Task statement —
Check every line of the data below for the string "jsou", and copy the ones that hold it.

[Page-level text extractions]
════════════════
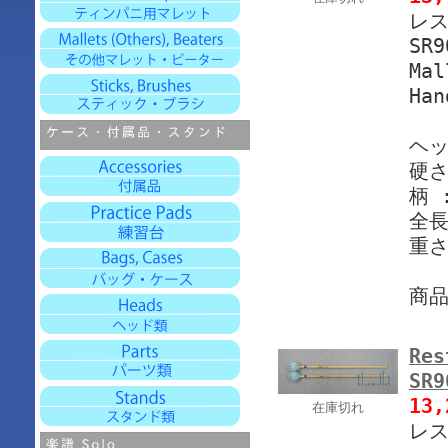
レス
SR
Mal
Han
ヘッ
硬さ
柄 
全長
重さ
商
Res
SR
13
在庫切れ
レス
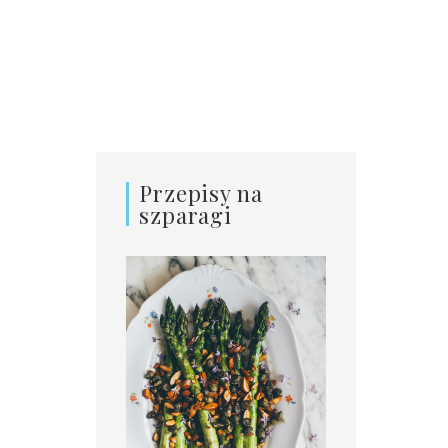
Przepisy na
szparagi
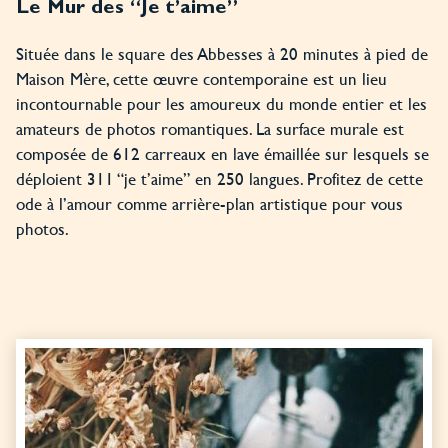
Le Mur des “Je t’aime”
Située dans le square des Abbesses à 20 minutes à pied de
Maison Mère, cette œuvre contemporaine est un lieu
incontournable pour les amoureux du monde entier et les
amateurs de photos romantiques. La surface murale est
composée de 612 carreaux en lave émaillée sur lesquels se
déploient 311 “je t’aime” en 250 langues. Profitez de cette
ode à l’amour comme arrière-plan artistique pour vous
photos.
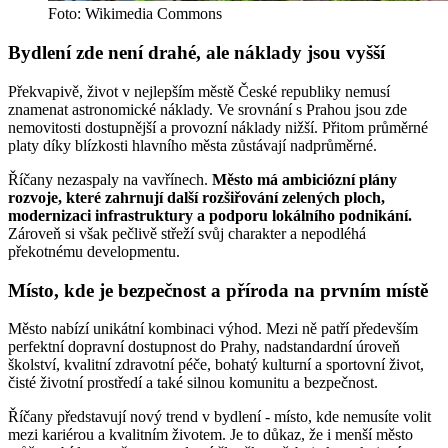
Foto: Wikimedia Commons
Bydlení zde není drahé, ale náklady jsou vyšší
Překvapivě, život v nejlepším městě České republiky nemusí
znamenat astronomické náklady. Ve srovnání s Prahou jsou zde
nemovitosti dostupnější a provozní náklady nižší. Přitom průměrné
platy díky blízkosti hlavního města zůstávají nadprůměrné.
Říčany nezaspaly na vavřínech.
Město má ambiciózní plány
rozvoje, které zahrnují další rozšiřování zelených ploch,
modernizaci infrastruktury a podporu lokálního podnikání.
Zároveň si však pečlivě střeží svůj charakter a nepodléhá
překotnému developmentu.
Místo, kde je bezpečnost a příroda na prvním místě
Město nabízí unikátní kombinaci výhod. Mezi ně patří především
perfektní dopravní dostupnost do Prahy, nadstandardní úroveň
školství, kvalitní zdravotní péče, bohatý kulturní a sportovní život,
čisté životní prostředí a také silnou komunitu a bezpečnost.
Říčany představují nový trend v bydlení - místo, kde nemusíte volit
mezi kariérou a kvalitním životem. Je to důkaz, že i menší město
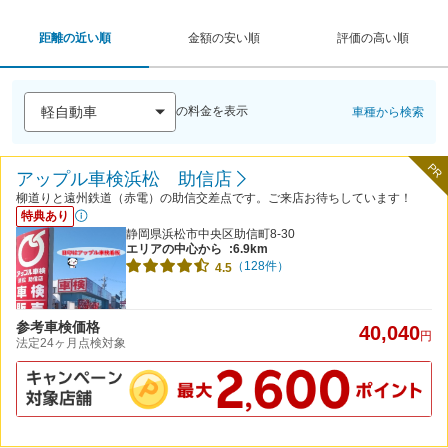
距離の近い順
金額の安い順
評価の高い順
の料金を表示
車種から検索
PR
アップル車検浜松 助信店
柳道りと遠州鉄道（赤電）の助信交差点です。ご来店お待ちしています！
特典あり
静岡県浜松市中央区助信町8-30
エリアの中心から
:6.9km
（128件）
4.5
参考車検価格
40,040
円
法定24ヶ月点検対象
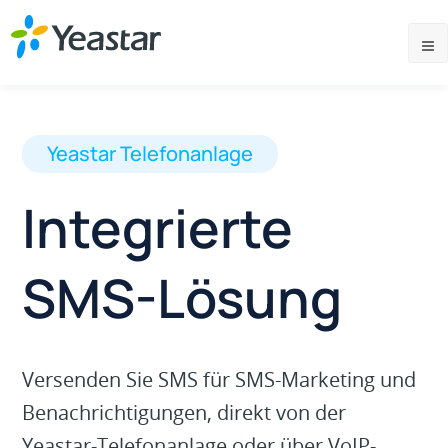
Yeastar Telefonanlage
Integrierte
SMS-Lösung
Versenden Sie SMS für SMS-Marketing und
Benachrichtigungen, direkt von der
Yeastar-Telefonanlage oder über VoIP-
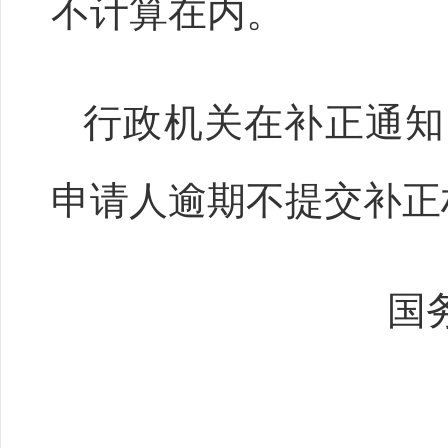
不计算在内。
行政机关在补正通知
申请人逾期不提交补正
国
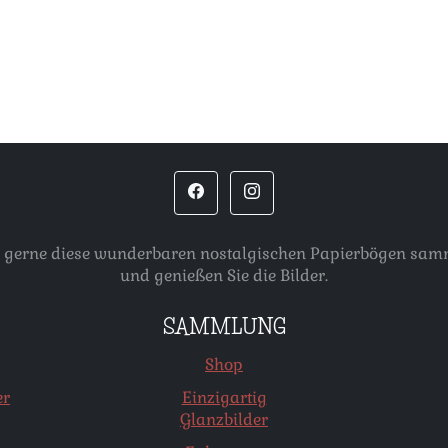
, die gerne diese wunderbaren nostalgischen Papierbögen s
und genießen Sie die Bilder.
SAMMLUNG
Shop
er
Einzigartig
Glanzbilder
════════════════
Answer box —
Bydlení zde není drahé, ale náklady jsou vyšší
znamenat astronomické náklady. Ve srovnání s Prahou jsou zde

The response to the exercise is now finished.